(sagemaker-model-deployment): Support AWS Inferentia instance types
Describe the feature
I'd like to be able to use AWS Inferentia for my endpoint inference containers
Use Case
Proposed Solution
No response
Other Information
No response
Acknowledgements
- [X] I may be able to implement this feature request
- [ ] This feature might incur a breaking change
Hi @kukushking , we do have 2 samples demonstrating how to deploy models on Inferentia :
- https://github.com/aws-samples/generative-ai-cdk-constructs-samples/tree/main/samples/sagemaker_huggingface_inferentia
- https://github.com/aws-samples/generative-ai-cdk-constructs-samples/tree/main/samples/sagemaker_custom_endpoint
Is there a model in particular you are looking to deploy ?
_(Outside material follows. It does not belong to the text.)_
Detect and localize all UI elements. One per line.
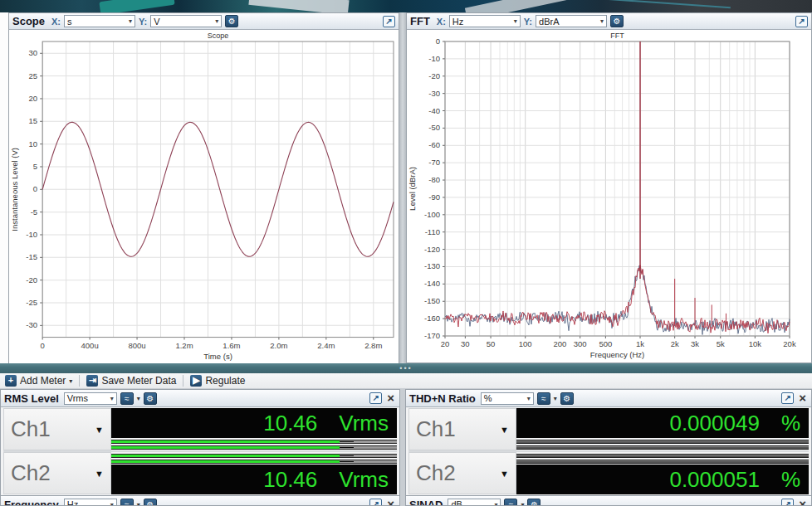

Thanks @krokoko. Is this supported for JumpStart Foundation Models? I don't see Inf instance types here
Ah sorry just found it. Nvm, closing the issue.
Error: The instance type ml.inf1.2xlarge is not supported. Default instance type: ml.g5.2xlarge. Supported instance types: ml.g5.2xlarge, ml.g5.4xlarge, ml.g5.8xlarge, ml.g5.16xlarge.
I get this error when deploying Mistral 7B with Inf. Am I doing something wrong?
Could you please share the code snippet you are using ?
Sure, here is the link.
Thanks @kukushking , will add it to the backlog
This issue is now marked as stale because it hasn't seen activity for a while. Add a comment or it will be closed soon. If you wish to exclude this issue from being marked as stale, add the "backlog" label.
Closing this issue as it hasn't seen activity for a while. Please add a comment @mentioning a maintainer to reopen. If you wish to exclude this issue from being marked as stale, add the "backlog" label.
Closing this issue as it hasn't seen activity for a while. Please add a comment @mentioning a maintainer to reopen. If you wish to exclude this issue from being marked as stale, add the "backlog" label.